Rising Reputation and Intellectual Mediocrity

To the Editor:

Having been at Dartmouth during the countercultural '60s, when fraternities were a negligible presence on campus, I've had no opinion about them one way or the other.

In listening to the defenders of frats over the last few weeks, though, I've come to see that the controversy is masking a deeper issue.

Dartmouth has always had -- we all know this is true: it's the wince in the night of every Dartmouth graduate -- a tradition of intellectual mediocrity. This came home to me most forcibly some years ago when I was administering Rhodes Scholar nominations at Harvard. Harvard would routinely turn out five to six Rhodes a year. Dartmouth would be lucky to get one or two a decade.

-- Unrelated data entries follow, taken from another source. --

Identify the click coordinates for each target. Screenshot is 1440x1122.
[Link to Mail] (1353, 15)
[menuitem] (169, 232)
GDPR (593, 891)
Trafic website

Still, Rhodes aren't a measure of anything very important. What is important is that we've always assumed that the other Ivies were ordained to turn out alumni who mattered in American society. Harvard, Yale, Princeton and even Columbia and Brown could graduate the future Nobel prize winners and novelists and Secretaries of State. We'd turn out the stockbrokers and urologists and guys who were a barrel of laughs in the locker room of the local country club. If it came to a showdown -- where Harvard was pointing to John Adams, say, or Teddy Roosevelt or T. S. Elliot or John Updike or Leonard Bernstein -- we could always try talking a bit more loudly about Dr. Seuss.

The frat controversy has made it excruciatingly clear that popular perception had it right for once. The tradition of intellectual mediocrity really has been due to Dartmouth's reputation, since the days of the Hopkins presidency, for having an ethos dominated by beer-swilling louts. Whether or not the reputation is deserved is a separate issue. The point is that the voice of this "tradition" -- the Hooray Harrys, as the British call them, of a thousand country club locker rooms -- is now dominating the controversy. (And, if the statistics on undergraduate opinion are correct, several thousand more Hooray-Harrys-in-the-making are presently on campus.)

If President Wright and the Trustees have the courage to hold to their present course, Dartmouth will over the next 50 years draw many more applicants of the sort to which it has too seldom had access: students with the extra dimension of talent and intelligence and originality that makes people matter in life. The paradox is that, as these young people graduate and go out into the world, and as the reputation of the school rises proportionally, even the Hooray Harrys in their country club locker rooms will feel a little bit prouder of having gone to Dartmouth.